Metro Weekly

D.C. Stage Review: ‘Marys Seacole’ at Mosaic Theater

Mosaic's richly visual, compellingly acted drama "Marys Seacole" feels disjointed in execution.

Tina Fabrique in Marys Seacole – Photo: Mosaic Theater

Unearthing the obscure legend of an extraordinary real-life 19th-century heroine, Jackie Sibblies Drury’s reflective drama Marys Seacole (★★☆☆☆) introduces its audience to many Marys across the ages.

“Do you know how many women I am?” muses a member of the chorus encircling Mary Seacole as the famed British-Jamaican nurse, businesswoman, and humanitarian starts to narrate her amazing life story.

Through Seacole’s saga, Drury — awarded the 2019 Pulitzer Prize for Drama for her provocative comedy Fairview — explores history, race, class, and womanhood in Seacole’s lifetime, and in the present-day existence of a caregiver who bears her complicated legacy. The writer might also be investigating aspects of her own history as a descendant of Jamaican immigrants.

Director Eric Ruffin’s production carries forth Drury’s expansive, dreamlike narrative confidently, if stiffly at times. The all-female cast, anchored by Kim Bey’s dynamic performance as Mary Seacole, clicks best in those scenes grounded in the reality of tending to the sick and wounded, whether on the battlefield, or in a nursing home.

The play’s poetic passages, often featuring spiritual visitations from Seacole forebear Duppy Mary (a suitably ominous Tina Fabrique), register as more ponderous than profound. Ruffin’s staging, with figures wafting in and out from all directions around the central platform of scenic designer Emily Lotz’s harmonious set, transmits a sense of Mary and her dramatic chorus (Amanda Morris Hunt, Claire Schoonover, Megan Graves, and Tonya Beckman) invoking those spirits. But the fragments of fanciful visions, history, flashbacks, and family drama have a hard time cohering into a cogent whole.
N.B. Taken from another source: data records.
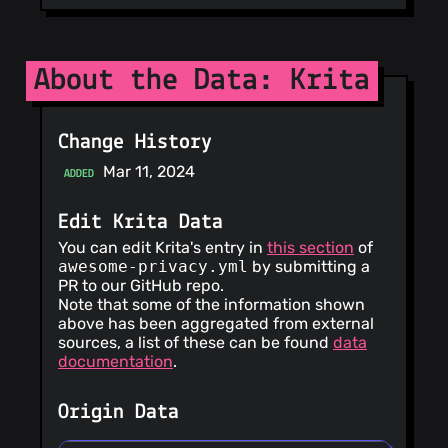
About the Data: Krita
Change History
Mar 11, 2024
ADDED
Edit Krita Data
You can edit Krita's entry in
this section
of
awesome-privacy.yml
by submitting a
PR to our GitHub repo.
Note that some of the information shown
above has been aggregated from external
sources, a list of these can be found
data
documentation
.
Origin Data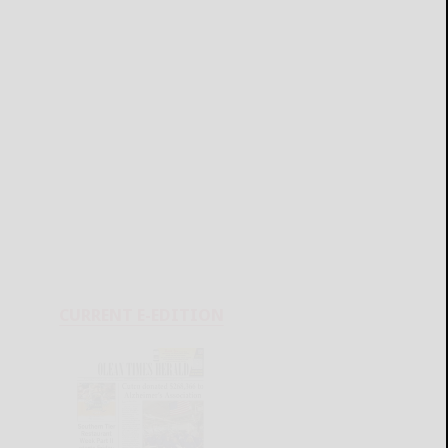
CURRENT E-EDITION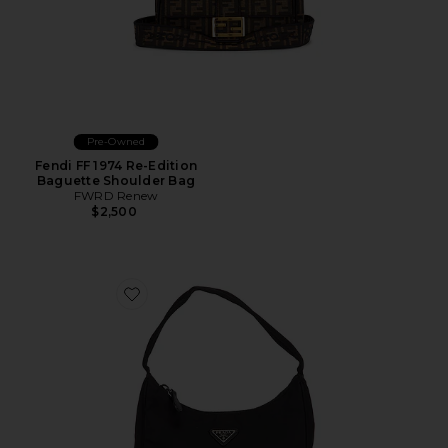
Pre-Owned
Fendi FF 1974 Re-Edition
Baguette Shoulder Bag
FWRD Renew
$2,500
Favorite Prada Tessuto Sport Hobo Bag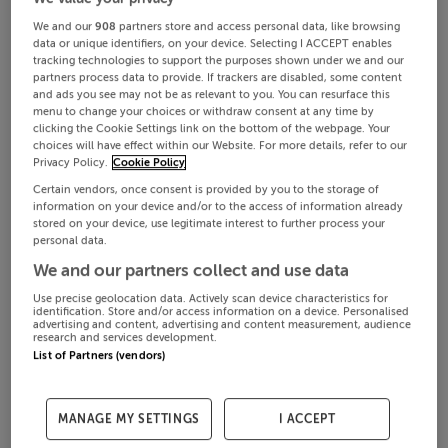
We and our
908
partners store and access personal data, like browsing
data or unique identifiers, on your device. Selecting I ACCEPT enables
tracking technologies to support the purposes shown under we and our
partners process data to provide. If trackers are disabled, some content
and ads you see may not be as relevant to you. You can resurface this
menu to change your choices or withdraw consent at any time by
clicking the Cookie Settings link on the bottom of the webpage. Your
choices will have effect within our Website. For more details, refer to our
Privacy Policy.
Cookie Policy
Certain vendors, once consent is provided by you to the storage of
information on your device and/or to the access of information already
stored on your device, use legitimate interest to further process your
personal data.
We and our partners collect and use data
Use precise geolocation data. Actively scan device characteristics for
identification. Store and/or access information on a device. Personalised
advertising and content, advertising and content measurement, audience
research and services development.
List of Partners (vendors)
MANAGE MY SETTINGS
I ACCEPT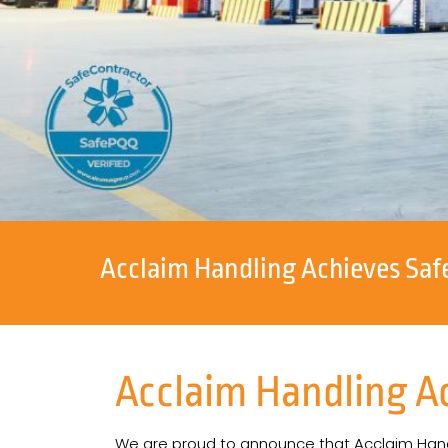
Acclaim Handling Achieves Saf
Acclaim Handling A
We are proud to announce that Acclaim Han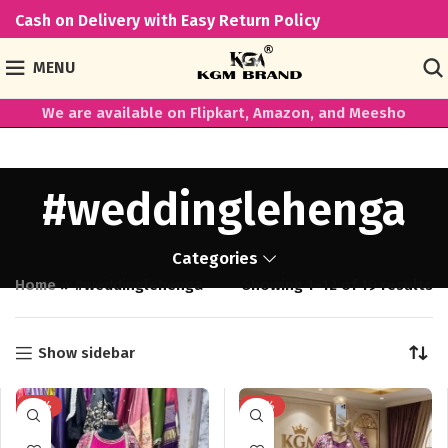
Cash on Delivery with Easy Return Policy
MENU
We are available on Flipkart, Amazon, and Meesho
#weddinglehenga
Categories
Home
»
#weddinglehenga
Showing 1–12 of 19 results
Show sidebar
-41%
-38%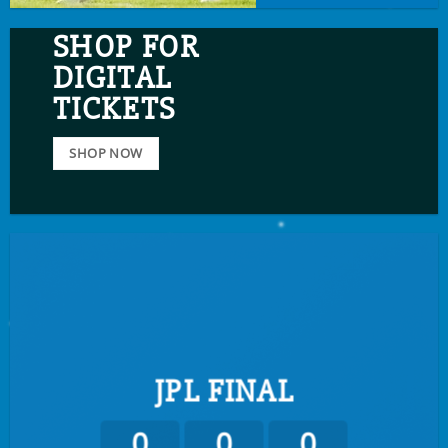
SHOP FOR
DIGITAL
TICKETS
SHOP NOW
JPL FINAL
0
0
0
The real Mary Seacole, born Creole of Scottish ancestry, covered her whole wild and wondrous life in her autobiography Wonderful Adventures of Mrs. Seacole in Many Lands, published in 1857.

She traveled the world, built businesses, healed the sick. And the play honors her remarkable journey from Kingston nurse to proprietor of her own hotel for British soldiers during the Crimean War, while pointedly connecting Seacole to the women who toil as caregivers today.

A scene set in a modern-day nursing home, and relayed with impressive nuance and sensitivity by Bey and Claire Schoonover, as an incontinent patient, drives home Seacole’s symbolic kinship to a long line of Black women tasked with wiping the butts of white ladies.

It’s a powerful, ephemeral moment of clarity, too seldom matched elsewhere in this patchwork chronicle of an adventurer who deserves to be remembered.

Marys Seacole runs through May 29 at the Atlas Performing Arts Center, 1333 H St. NE. Tickets are $50 to $68, with $20 tickets available for Thursday matinees. Call 202-399-7993, ext. 2 or visit www.mosaictheater.org.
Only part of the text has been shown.